Segundo ele, a vontade de internacionalizar a marca é antiga, mas foi adiada por conta de outros planos. Em 2018 a cervejaria abriu um bar, em Santos, e em 2021 inaugurou sua fábrica própria e passou a produzir localmente suas receitas. Antes, era uma cervejaria “cigana”, como são conhecidas aquelas que produzem seus rótulos com parceiros. Nesse tempo, enviaram alguns lotes para fora do país. “Já exportamos nossas cervejas para Japão, China, Holanda. Mas era algo pontual, que dependia muito da taxa cambial”, diz Renê. “Nossa vontade era entrar nos Estados Unidos, mas lá é preciso ter uma produção local, senão não dá para ser competitivo”, diz Santos. Agora, com a fábrica integrada, a situação se torna vantajosa. “Teremos acesso a um mercado mais maduro, de maior poder aquisitivo”. Nos primeiros meses de operação a produção será focada em chope. No segundo semestre, vão passar a envasar latas.

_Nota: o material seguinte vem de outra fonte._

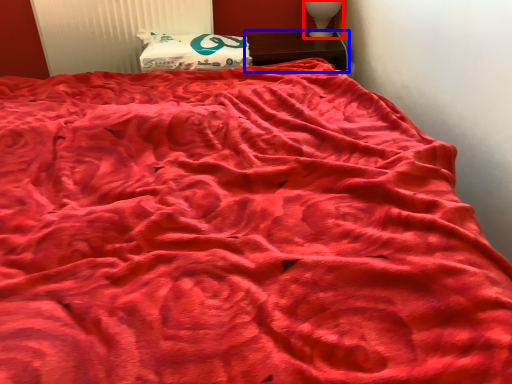 Question: Which object appears farthest to the camera in this image, table lamp (highlighted by a red box) or furniture (highlighted by a blue box)?

Choices:
 (A) table lamp
 (B) furniture

Answer: (A) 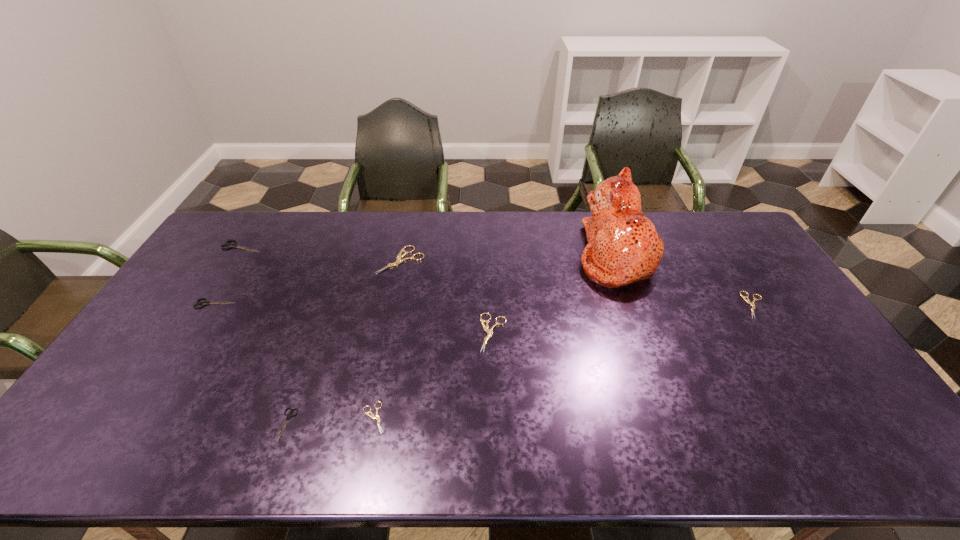 Locate an element on the screen. This screenshot has height=540, width=960. free location that satisfies the following two spatial constraints: 1. on the front side of the shortest object; 2. on the right side of the farthest black shears is located at coordinates (132, 418). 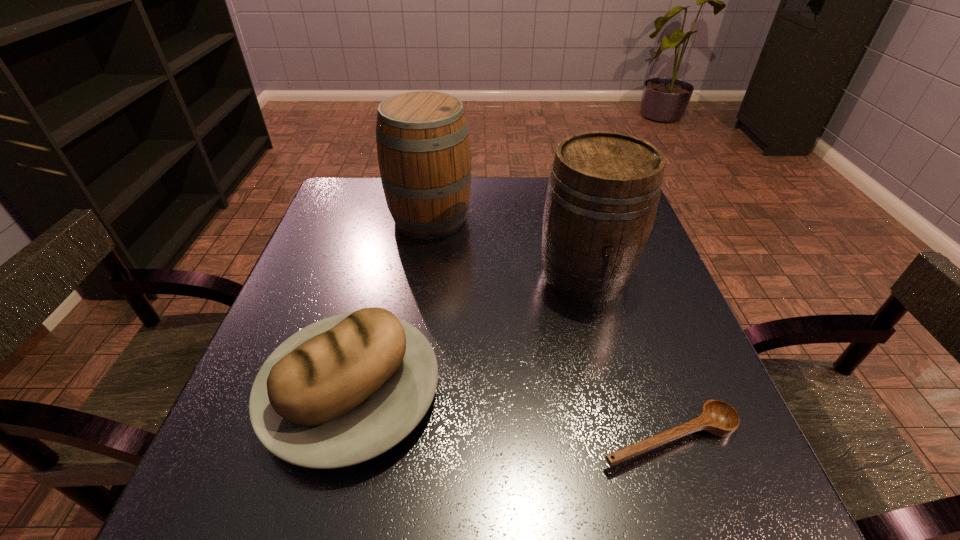 Where is `vacant space in between the nearer cider and the wooden spoon`? vacant space in between the nearer cider and the wooden spoon is located at coordinates (627, 356).

Locate an element on the screen. free area in between the farther cider and the bread is located at coordinates (391, 305).

Find the location of a particular element. The width and height of the screenshot is (960, 540). vacant area that lies between the third tallest object and the wooden spoon is located at coordinates point(510,415).

Find the location of a particular element. Image resolution: width=960 pixels, height=540 pixels. vacant area that lies between the third nearest object and the left cider is located at coordinates (508, 246).

Where is `object that ranks as the closest to the farther cider`? object that ranks as the closest to the farther cider is located at coordinates (603, 191).

At what (x,y) coordinates should I click in order to perform the action: click on the closest object to the left cider. Please return your answer as a coordinate pair (x, y). The height and width of the screenshot is (540, 960). Looking at the image, I should click on point(603,191).

You are a GUI agent. You are given a task and a screenshot of the screen. Output one action in this format:
    pyautogui.click(x=<x>, y=<y>)
    Task: Click on the vacant space that satisfies the following two spatial constraints: 1. on the side of the nearer cider near the bung hole; 2. on the left side of the wooden spoon
    The width and height of the screenshot is (960, 540).
    Given the screenshot: What is the action you would take?
    pyautogui.click(x=629, y=438)

Where is `vacant area that satisfies the following two spatial constraints: 1. on the side of the third nearest object near the bung hole; 2. on the left side of the shortest object`? Image resolution: width=960 pixels, height=540 pixels. vacant area that satisfies the following two spatial constraints: 1. on the side of the third nearest object near the bung hole; 2. on the left side of the shortest object is located at coordinates (629, 438).

Locate an element on the screen. The height and width of the screenshot is (540, 960). free space in the image that satisfies the following two spatial constraints: 1. on the side of the third nearest object near the bung hole; 2. on the left side of the shortest object is located at coordinates (629, 438).

Identify the location of vacant space that satisfies the following two spatial constraints: 1. on the side of the wooden spoon near the bung hole; 2. on the right side of the nearer cider. The image size is (960, 540). (629, 438). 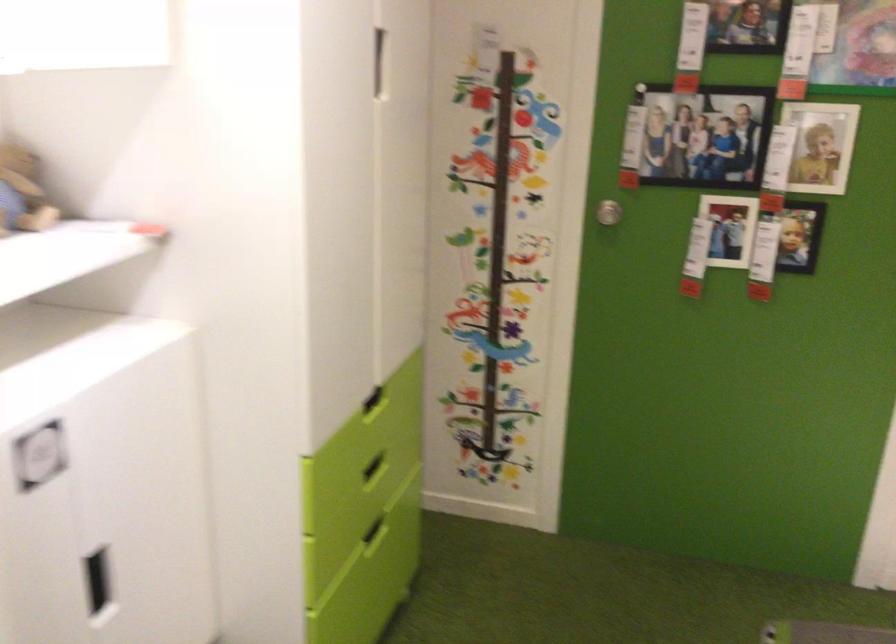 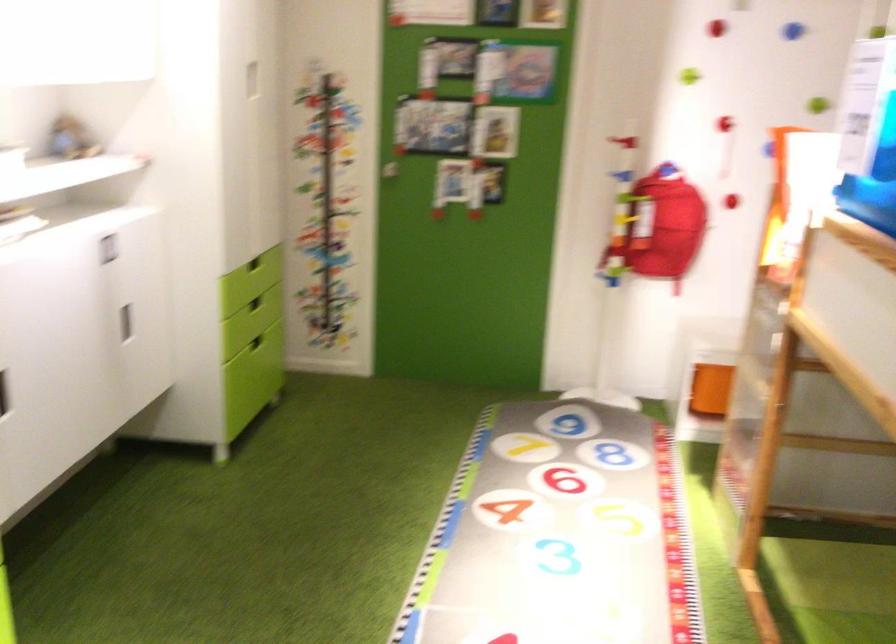 Where in the second image is the point corresponding to pixel 371 471 from the first image?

A Everbrew é a mais recente a levar a cerveja artesanal brasileira aos Estados Unidos, mas não é a única. A cervejaria Japas, criada por três sócias em 2015, está produzindo seus rótulos por lá desde 2018. “Planejamos a operação e começamos em três estados, Massachusetts, Maine e Long Island. Hoje, estamos presentes em mais de 14, incluindo mercados importantes, como Nova York, Califórnia e Flórida, onde há comunidades brasileiras e japonesas”, conta Maíra Kimura, uma das fundadoras da Japas.
Segundo ela, embora o segmento artesanal americano seja bastante competitivo, elas têm uma vantagem: as receitas únicas. Desde que surgiu no cenário nacional, os rótulos da Japas ficaram famosos não apenas pelo design, mas pela adição de ingredientes asiáticos. A Wasabiru, por exemplo, é uma pale ale com wasabi. A pilsen Matsurika leva jasmin. Há outras com limão yuzu, arroz ou cereja. “No Brasil, todos sabem que somos uma marca nipo-brasileira. Nos EUA, eles ainda estranham, não conhecem tanto, mas o público geek fica interessado”, conta Kimura.
O portfólio oferecido no mercado americano é igual ao brasileiro. Há uma linha de cervejas fixas, como a IPA Kasato Maru, uma homenagem ao navio que trouxe o primeiro grupo de imigrantes do Japão ao Brasil. Além disso, há uma série de receitas sazonais, com novidades mensais. “Aproveitamos quando os produtos estão na época certa ou quando algum lançamento faz sentido”, afirma Kimura.
Fora dos Estados Unidos, a cerveja brasileira já está conquistando terreno. A Dádiva, por exemplo, vende para diversos países da Europa. E a própria Japas está inaugurando uma nova operação, em Taiwan. Lá, o portfólio será ligeiramente diferente, para atender ao novo público. “Estamos aprendendo enquanto avançamos, mas temos um estudo detalhado para entender como é o mercado e seu potencial”, diz Kimura. Com um mercado local mais maduro, a cerveja brasileira começa a conquistar novos terrenos.